Por volta das 23h55, uma explosão atingiu a popa do navio, rompendo o costado e apagando as caldeiras, o que levou ao seu afundamento quase imediato. O “Vital de Oliveira” tornou-se o único navio militar brasileiro a ser naufragado por forças inimigas durante a Segunda Guerra Mundial.
De acordo com o livro História Naval Brasileira (volume 5, tomo II), […] “o Comandante do navio, Capitão de Fragata João Batista de Medeiros Guimarães Roxo, auxiliado pelo Oficial de Quarto, o Primeiro-Tenente Osmar Dominguez Alonso, tomou a providência imediata de chamar a guarnição aos ‘postos de combate’ e, por foguetes, alertar a escolta. Este procurou em vão o submarino, que havia mergulhado logo após lançar o torpedo. Ambos permaneceram no passadiço […] e, o resto do pessoal, na completa escuridão, lançou-se ao mar, procurando apoiar-se nos destroços que flutuavam.”
Segundo relatos de sobreviventes, não houve tempo para arriar os botes salva-vidas (baleeiras), e poucos tripulantes conseguiram escapar com vida. Muitos foram resgatados no dia seguinte pelo barco pesqueiro “Guanabara” e por embarcações da MB, como o Caça-Submarino “Javari” e o Contratorpedeiro “Mariz e Barros”.
Um trecho do livro Flores ao Mar: os naufrágios navais brasileiros na Segunda Guerra Mundial, de Raul Coelho Barreto Neto, traz o relato dramático do então marinheiro Hilton Mendes Moreno:
“O navio ficou totalmente às escuras […] e ainda ouvi o Comandante. […] Ele gritou para abandonar. Eu tentei me jogar, mas não deu mais tempo. […] Foi a hora que o navio desceu e me sugou […]. Quando eu voltei à tona, só vi os destroços […]. Tinham várias tábuas e, depois, vi uma baleeira emborcada, onde já tinham dois ou três colegas. E eles: ‘Venha para cá!’. Eles me deram a mão […]. Também fiquei ali em cima […] ouvindo vários gritos […] pedindo por socorro. Mas não podia dar socorro. No escuro… Não podia ver nem quem era nem onde estava. Só ouvia.”
O ataque ao “Vital de Oliveira” aconteceu em um contexto delicado para o Brasil, que havia declarado guerra ao Eixo — formado por Alemanha, Itália e Japão — dois anos antes, em resposta aos sucessivos torpedeamentos de navios mercantes brasileiros.
Durante a Segunda Guerra Mundial, o Brasil perdeu 31 navios mercantes e três embarcações de guerra: além do “Vital de Oliveira”, também se perderam a Corveta “Camaquã” e o Cruzador “Bahia”. No total, cerca de 982 civis e 486 militares da MB morreram no mar, sendo 464 em combates diretos ou em acidentes operacionais.

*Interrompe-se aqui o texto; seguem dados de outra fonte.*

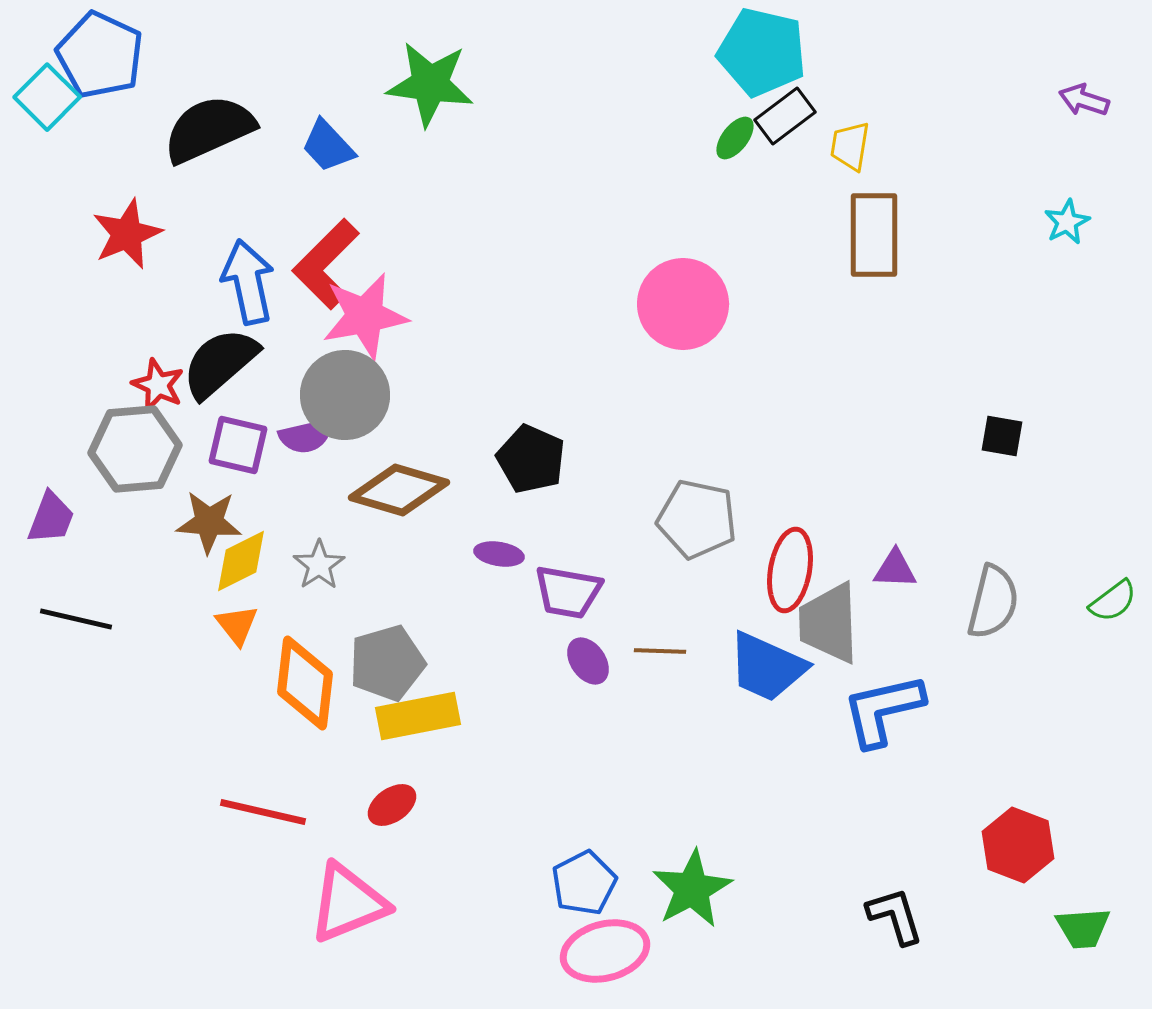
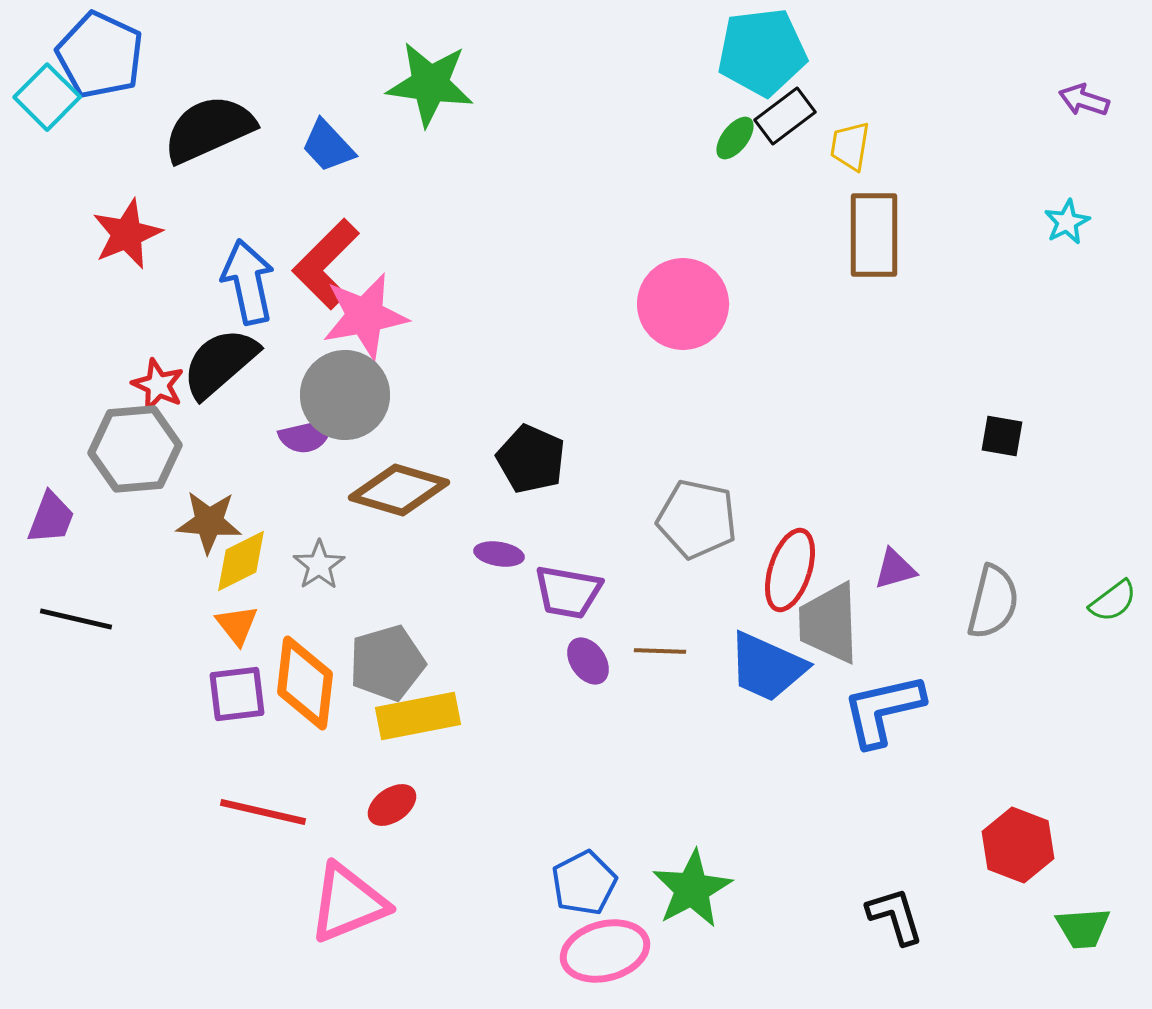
cyan pentagon at (762, 52): rotated 20 degrees counterclockwise
purple square at (238, 445): moved 1 px left, 249 px down; rotated 20 degrees counterclockwise
purple triangle at (895, 569): rotated 18 degrees counterclockwise
red ellipse at (790, 570): rotated 8 degrees clockwise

Tecnologia a serviço da história
Oito décadas após o afundamento, o casco da embarcação foi localizado na manhã de 16 de janeiro, a cerca de 35 milhas náuticas (aproximadamente 65 quilômetros) da costa de Macaé (RJ). A descoberta contou com o apoio técnico de mergulhadores locais, que identificaram inicialmente a presença de um canhão preso a uma rede de pesca no fundo do mar.

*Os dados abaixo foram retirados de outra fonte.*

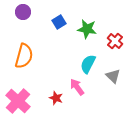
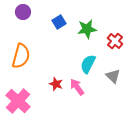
green star: rotated 18 degrees counterclockwise
orange semicircle: moved 3 px left
red star: moved 14 px up
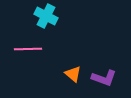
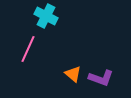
pink line: rotated 64 degrees counterclockwise
purple L-shape: moved 3 px left
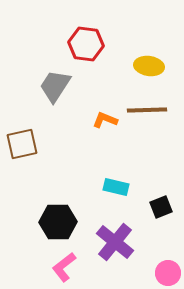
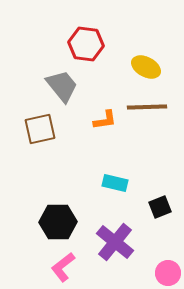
yellow ellipse: moved 3 px left, 1 px down; rotated 20 degrees clockwise
gray trapezoid: moved 7 px right; rotated 108 degrees clockwise
brown line: moved 3 px up
orange L-shape: rotated 150 degrees clockwise
brown square: moved 18 px right, 15 px up
cyan rectangle: moved 1 px left, 4 px up
black square: moved 1 px left
pink L-shape: moved 1 px left
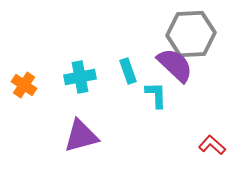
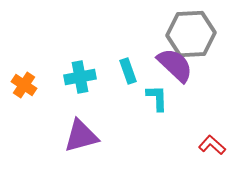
cyan L-shape: moved 1 px right, 3 px down
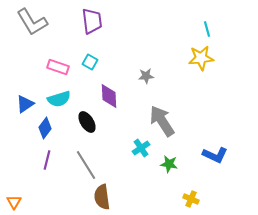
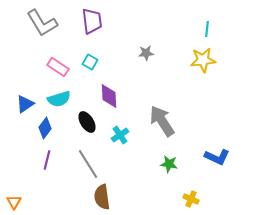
gray L-shape: moved 10 px right, 1 px down
cyan line: rotated 21 degrees clockwise
yellow star: moved 2 px right, 2 px down
pink rectangle: rotated 15 degrees clockwise
gray star: moved 23 px up
cyan cross: moved 21 px left, 13 px up
blue L-shape: moved 2 px right, 2 px down
gray line: moved 2 px right, 1 px up
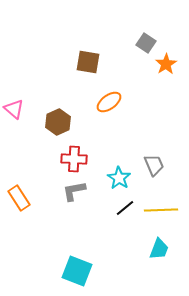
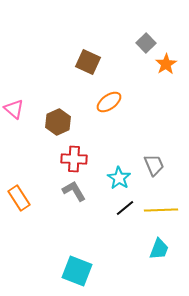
gray square: rotated 12 degrees clockwise
brown square: rotated 15 degrees clockwise
gray L-shape: rotated 70 degrees clockwise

Atualmente, a MB realiza estudos no local utilizando os recursos tecnológicos do Navio de Pesquisa Hidroceanográfico “Vital de Oliveira”. Os primeiros dados sobre a localização e o estado do naufrágio foram obtidos durante os testes de mar e comissionamento do navio, que carrega o mesmo nome da embarcação afundada.
Ambos os navios — o de 1910 e o de 2015 — foram batizados em homenagem ao Capitão de Fragata Manuel Antônio Vital de Oliveira, Patrono da Hidrografia da MB, morto em combate durante a Guerra do Paraguai em 1867.
Com equipamentos de última geração, incluindo sistemas de varredura de alta precisão, o atual “Vital de Oliveira” gerou modelos tridimensionais do relevo oceânico e do casco submerso, revelando detalhes sobre a posição, integridade e estrutura da embarcação naufragada.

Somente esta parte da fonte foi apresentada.